Getting towards the end of the year and the Festive period, Richard Crosthwaite, Prestige Car Editor at Glass’s, has given his views into Used Cars Whats Hot and Whats Not in the used car market.
Still featuring heavily but not as boldly as previous years, 4X4’s are still the big thing in the used car market. The Audi Q7 and Q5 still very popular, including as well the BMW X1, X3 and X5, diesel options being the favourites.The Sport versions are more popular. Premiums that people are paying for higher output diesels are shrinking, and lower running costs of entry point diesel engines are the most popular.
The MINI Countryman, offers off-road capabilities and has a significant following. Still being a family car iy offers peace of mind for driving in poor British weather. It offers a healthy Residual Value (RV’s) due to low supply. There is a tipping point, as shown by the Clubman – Keep an eye on the Countryman next year – hopefully HOT won’t turn into Cool.

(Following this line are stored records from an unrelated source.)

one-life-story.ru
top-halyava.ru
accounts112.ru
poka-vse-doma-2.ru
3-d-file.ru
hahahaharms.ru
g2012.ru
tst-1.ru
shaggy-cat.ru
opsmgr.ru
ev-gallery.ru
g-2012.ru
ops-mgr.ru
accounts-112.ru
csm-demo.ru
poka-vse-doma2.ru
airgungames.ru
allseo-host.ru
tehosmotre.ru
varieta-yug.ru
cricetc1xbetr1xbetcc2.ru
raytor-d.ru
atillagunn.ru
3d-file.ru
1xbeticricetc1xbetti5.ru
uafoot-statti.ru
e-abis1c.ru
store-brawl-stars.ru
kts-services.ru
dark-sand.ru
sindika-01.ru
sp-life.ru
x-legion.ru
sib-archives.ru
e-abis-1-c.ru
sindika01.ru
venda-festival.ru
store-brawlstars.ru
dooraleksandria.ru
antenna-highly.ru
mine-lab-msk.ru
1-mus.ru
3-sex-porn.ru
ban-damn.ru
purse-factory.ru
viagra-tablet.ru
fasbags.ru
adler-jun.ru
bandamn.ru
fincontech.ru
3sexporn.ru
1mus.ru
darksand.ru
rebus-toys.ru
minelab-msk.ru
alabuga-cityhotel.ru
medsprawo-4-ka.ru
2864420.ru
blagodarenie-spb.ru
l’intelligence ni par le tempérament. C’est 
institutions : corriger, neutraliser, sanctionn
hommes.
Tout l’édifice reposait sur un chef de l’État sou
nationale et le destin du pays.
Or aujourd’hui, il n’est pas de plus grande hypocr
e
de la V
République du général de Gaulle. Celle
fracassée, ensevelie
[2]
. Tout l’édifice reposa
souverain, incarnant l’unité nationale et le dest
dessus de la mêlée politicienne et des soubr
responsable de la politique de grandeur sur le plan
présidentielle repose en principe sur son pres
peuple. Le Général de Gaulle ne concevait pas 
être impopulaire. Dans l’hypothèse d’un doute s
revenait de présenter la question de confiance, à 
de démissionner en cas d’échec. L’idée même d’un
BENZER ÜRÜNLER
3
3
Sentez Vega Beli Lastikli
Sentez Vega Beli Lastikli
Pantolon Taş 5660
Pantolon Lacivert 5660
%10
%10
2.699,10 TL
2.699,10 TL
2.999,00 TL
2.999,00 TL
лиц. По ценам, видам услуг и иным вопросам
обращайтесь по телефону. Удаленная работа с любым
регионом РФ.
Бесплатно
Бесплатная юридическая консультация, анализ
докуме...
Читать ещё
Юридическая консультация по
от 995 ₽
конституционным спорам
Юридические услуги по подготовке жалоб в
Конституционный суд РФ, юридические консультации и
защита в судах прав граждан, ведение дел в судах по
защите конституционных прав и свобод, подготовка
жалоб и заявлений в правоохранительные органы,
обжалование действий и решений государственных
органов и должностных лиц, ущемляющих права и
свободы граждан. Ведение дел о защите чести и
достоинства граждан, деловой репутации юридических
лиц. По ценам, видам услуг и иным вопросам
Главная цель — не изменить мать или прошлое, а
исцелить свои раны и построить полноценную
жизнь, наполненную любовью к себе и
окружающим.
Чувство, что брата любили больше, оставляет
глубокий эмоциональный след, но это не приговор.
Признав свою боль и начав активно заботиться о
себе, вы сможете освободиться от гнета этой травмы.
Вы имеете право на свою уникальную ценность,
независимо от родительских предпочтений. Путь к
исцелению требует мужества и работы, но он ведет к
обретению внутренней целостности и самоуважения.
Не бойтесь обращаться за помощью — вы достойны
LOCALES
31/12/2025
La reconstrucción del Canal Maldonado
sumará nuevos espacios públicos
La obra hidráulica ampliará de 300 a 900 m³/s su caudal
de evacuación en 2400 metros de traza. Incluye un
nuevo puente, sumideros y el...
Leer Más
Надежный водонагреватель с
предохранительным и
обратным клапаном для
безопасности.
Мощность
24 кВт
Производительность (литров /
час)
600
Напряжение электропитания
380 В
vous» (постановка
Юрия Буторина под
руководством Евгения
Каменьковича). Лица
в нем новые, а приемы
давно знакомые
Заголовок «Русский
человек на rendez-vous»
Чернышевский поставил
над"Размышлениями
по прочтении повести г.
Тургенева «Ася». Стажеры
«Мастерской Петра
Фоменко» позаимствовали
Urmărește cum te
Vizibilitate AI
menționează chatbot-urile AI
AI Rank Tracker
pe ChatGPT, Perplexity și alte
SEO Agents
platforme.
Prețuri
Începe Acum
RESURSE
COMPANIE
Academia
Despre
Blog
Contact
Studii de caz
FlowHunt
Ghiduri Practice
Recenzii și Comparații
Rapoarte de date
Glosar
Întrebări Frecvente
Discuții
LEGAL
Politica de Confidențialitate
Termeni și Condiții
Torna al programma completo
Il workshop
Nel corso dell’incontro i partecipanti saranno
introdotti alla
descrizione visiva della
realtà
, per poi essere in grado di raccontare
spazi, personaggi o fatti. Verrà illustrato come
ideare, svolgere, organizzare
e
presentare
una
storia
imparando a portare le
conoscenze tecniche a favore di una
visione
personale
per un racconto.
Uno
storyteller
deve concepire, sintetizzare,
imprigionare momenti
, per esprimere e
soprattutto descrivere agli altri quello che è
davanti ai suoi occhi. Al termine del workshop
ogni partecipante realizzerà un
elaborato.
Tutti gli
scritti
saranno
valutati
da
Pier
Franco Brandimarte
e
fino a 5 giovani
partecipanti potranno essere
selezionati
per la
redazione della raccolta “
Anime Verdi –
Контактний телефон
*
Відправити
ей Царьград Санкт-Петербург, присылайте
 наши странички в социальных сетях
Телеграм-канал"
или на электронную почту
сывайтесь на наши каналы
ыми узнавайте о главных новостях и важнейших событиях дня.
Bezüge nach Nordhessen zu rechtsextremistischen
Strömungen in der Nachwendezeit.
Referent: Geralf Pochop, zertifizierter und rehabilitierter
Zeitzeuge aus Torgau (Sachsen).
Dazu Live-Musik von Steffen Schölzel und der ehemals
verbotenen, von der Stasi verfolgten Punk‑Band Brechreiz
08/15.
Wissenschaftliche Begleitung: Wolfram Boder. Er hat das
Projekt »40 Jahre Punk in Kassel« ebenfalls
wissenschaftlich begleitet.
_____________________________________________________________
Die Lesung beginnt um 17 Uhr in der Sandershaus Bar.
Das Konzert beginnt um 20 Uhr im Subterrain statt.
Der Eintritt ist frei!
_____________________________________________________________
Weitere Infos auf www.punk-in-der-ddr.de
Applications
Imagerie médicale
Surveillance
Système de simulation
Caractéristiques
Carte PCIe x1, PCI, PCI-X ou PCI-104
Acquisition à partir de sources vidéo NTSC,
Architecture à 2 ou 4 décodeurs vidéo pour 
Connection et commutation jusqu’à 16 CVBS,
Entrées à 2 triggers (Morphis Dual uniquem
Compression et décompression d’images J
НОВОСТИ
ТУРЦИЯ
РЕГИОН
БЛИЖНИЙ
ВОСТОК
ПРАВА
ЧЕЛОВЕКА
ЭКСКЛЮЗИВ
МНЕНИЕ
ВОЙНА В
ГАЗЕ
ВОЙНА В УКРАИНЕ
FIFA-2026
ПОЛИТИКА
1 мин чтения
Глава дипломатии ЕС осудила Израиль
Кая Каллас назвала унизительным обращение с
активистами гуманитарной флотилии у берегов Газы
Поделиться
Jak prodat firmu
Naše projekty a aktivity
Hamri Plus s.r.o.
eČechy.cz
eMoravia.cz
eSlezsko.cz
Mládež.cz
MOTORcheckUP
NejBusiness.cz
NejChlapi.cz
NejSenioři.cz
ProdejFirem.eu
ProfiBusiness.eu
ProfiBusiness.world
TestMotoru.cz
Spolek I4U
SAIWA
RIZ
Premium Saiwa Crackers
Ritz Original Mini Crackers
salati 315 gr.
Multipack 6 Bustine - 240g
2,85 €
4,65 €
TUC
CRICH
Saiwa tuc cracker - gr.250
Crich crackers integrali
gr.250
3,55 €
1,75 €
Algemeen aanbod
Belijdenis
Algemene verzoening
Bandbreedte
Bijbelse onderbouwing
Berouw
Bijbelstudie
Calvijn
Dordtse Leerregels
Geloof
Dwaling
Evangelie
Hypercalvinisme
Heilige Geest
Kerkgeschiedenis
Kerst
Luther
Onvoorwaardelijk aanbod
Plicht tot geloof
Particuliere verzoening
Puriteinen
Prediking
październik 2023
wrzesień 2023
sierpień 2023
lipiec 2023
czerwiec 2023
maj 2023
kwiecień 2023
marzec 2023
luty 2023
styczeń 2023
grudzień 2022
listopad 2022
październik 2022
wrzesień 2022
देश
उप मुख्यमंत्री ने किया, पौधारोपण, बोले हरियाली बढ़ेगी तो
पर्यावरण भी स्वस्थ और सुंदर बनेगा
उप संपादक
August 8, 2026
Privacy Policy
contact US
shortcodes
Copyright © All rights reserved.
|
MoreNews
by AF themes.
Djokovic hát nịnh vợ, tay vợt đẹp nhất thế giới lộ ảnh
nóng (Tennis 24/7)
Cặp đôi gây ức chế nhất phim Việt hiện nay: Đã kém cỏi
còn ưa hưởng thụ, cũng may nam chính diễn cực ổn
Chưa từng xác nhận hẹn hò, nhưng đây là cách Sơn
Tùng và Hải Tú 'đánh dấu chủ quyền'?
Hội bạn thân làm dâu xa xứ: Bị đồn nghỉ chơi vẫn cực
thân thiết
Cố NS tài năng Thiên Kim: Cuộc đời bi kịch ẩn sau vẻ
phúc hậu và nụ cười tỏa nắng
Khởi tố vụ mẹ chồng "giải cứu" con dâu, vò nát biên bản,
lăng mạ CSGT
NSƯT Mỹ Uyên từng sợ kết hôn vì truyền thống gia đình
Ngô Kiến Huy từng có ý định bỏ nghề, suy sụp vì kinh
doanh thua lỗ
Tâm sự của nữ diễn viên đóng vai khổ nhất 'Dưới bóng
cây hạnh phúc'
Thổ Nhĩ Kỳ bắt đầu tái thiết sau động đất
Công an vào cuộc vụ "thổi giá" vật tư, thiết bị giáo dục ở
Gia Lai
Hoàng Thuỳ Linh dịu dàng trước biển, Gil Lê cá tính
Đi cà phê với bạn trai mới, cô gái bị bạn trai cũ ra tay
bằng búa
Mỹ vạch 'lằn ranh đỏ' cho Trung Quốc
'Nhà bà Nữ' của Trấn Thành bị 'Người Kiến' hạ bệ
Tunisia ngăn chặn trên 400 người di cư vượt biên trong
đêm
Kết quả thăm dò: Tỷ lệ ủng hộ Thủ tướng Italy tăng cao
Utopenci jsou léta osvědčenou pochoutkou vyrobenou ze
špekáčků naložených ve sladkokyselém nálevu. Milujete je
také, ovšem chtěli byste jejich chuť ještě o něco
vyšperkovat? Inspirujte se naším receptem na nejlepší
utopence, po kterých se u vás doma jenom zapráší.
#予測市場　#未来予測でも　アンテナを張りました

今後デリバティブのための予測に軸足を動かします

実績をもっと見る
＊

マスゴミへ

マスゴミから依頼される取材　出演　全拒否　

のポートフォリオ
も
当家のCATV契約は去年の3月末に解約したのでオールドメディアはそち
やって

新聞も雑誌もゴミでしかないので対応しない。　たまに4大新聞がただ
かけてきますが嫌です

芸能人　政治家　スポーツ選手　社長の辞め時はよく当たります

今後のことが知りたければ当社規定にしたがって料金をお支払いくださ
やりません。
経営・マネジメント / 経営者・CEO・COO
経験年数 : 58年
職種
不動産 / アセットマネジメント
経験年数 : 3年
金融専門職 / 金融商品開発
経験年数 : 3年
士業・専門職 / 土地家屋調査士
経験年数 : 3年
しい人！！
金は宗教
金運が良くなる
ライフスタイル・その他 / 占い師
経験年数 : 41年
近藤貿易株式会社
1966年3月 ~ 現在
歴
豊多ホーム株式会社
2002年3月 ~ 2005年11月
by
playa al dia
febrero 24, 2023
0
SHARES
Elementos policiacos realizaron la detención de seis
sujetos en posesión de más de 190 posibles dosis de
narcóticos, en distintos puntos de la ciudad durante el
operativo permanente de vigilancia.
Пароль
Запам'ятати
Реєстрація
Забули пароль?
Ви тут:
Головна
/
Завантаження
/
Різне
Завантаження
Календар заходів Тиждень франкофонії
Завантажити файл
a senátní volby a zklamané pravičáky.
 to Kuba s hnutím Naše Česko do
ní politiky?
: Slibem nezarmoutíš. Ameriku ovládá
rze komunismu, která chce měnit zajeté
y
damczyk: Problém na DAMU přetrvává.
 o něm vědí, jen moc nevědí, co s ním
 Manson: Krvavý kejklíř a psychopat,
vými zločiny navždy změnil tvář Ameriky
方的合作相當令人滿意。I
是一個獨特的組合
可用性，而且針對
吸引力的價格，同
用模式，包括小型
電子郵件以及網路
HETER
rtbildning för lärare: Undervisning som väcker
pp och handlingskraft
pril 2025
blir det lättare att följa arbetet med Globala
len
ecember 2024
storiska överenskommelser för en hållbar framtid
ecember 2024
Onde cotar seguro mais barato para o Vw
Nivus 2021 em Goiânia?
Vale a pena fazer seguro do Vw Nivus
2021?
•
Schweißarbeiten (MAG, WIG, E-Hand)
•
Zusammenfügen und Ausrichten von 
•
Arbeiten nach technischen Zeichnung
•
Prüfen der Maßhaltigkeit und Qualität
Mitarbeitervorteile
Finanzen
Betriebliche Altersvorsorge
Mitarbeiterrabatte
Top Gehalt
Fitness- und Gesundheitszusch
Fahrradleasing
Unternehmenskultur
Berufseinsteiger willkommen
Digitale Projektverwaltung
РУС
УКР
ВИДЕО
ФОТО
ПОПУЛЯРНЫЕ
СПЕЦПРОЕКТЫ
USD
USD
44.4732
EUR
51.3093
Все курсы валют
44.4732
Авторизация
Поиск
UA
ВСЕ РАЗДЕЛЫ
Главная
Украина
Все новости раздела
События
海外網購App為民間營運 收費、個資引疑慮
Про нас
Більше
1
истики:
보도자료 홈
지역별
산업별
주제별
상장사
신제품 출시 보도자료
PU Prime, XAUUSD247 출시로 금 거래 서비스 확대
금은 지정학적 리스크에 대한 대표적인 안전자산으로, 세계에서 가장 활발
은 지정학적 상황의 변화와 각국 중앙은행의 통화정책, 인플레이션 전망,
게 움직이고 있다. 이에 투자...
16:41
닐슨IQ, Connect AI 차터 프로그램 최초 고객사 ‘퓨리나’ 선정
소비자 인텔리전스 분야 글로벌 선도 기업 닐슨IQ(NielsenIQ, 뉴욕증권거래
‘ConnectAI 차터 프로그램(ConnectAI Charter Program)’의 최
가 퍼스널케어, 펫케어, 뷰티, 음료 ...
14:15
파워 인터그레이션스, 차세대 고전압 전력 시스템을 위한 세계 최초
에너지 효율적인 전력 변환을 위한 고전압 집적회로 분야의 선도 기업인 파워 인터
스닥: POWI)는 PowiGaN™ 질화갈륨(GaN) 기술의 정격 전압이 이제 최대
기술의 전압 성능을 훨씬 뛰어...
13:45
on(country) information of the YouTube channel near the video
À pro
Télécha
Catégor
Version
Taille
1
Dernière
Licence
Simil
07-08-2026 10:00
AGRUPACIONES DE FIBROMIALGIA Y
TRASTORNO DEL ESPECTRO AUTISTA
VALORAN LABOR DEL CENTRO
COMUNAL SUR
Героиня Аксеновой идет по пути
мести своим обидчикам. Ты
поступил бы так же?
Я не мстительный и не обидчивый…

Important on many buyers agenda is CO2. Whatever the car values of low output cars are noticeably higher in relation to their higher CO2 counterparts. Impossible to say if customers will ever make the money back, but lower CO2 is the way to go.
And what’s not…
Due to the state of the economy people are downsizing and they just aren’t looking for a £50k saloon, there really are better value options around. The Audi A7 is one of the few models in Audi’s line-up that has been immune to the brand’s normally strong RV’s. It isn’t that it’s inferior to other offerings – rather that this sector is over-subscribed. When the Mercedes CLS came out six years ago it was a niche sector now the economy has changed along with the automotive options available.
Struggling are XJ Jaguar values – supply outstrips demand. Values in this luxury sector are under extreme pressure, as a result of the lack of other top models, Jaguar may be in danger of over-supplying the market. It is possible we will see a new Jag offering soon, the XF Estate which may help ease the situation.
Prestige cars and pre-registration. Why? ‘real world’ retail new luxury car sales have fallen massively and fleet business has been left to support the remaining market. I’d expect dealers to be plentifully supplied with “nearly new” stock and for it to be very well priced, dealers will know as soon as the current batch has gone, it won’t be long before the next is on the horizon.